§ **Your instructions**:
Scan the records and identify every line in which the string "Durante" occurs, then return those lines.

§ **Records for processing**:

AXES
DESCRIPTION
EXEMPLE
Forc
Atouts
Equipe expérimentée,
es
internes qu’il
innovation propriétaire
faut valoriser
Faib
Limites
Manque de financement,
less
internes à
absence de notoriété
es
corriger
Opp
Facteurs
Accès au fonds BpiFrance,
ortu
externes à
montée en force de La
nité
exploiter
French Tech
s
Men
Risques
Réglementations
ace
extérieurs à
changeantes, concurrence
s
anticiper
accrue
...
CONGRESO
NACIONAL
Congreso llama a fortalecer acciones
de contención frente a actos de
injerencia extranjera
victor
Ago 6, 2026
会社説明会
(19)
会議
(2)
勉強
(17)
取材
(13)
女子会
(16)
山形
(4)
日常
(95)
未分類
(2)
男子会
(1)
* * *
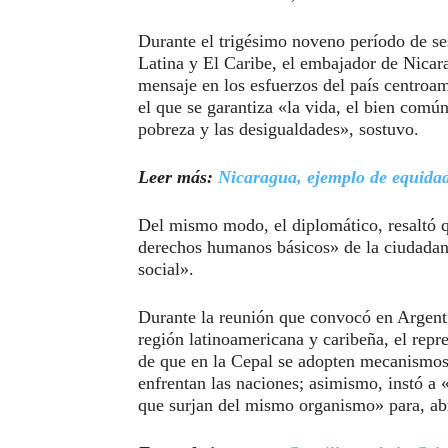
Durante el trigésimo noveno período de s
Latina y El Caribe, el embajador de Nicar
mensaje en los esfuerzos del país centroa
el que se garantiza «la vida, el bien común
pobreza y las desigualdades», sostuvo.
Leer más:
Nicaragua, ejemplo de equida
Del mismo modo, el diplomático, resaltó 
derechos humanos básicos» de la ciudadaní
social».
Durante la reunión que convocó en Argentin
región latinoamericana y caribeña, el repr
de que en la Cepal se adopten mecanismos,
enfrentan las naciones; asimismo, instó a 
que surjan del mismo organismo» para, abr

§ **Task solution**:
Durante el trigésimo noveno período de s
Durante la reunión que convocó en Argentin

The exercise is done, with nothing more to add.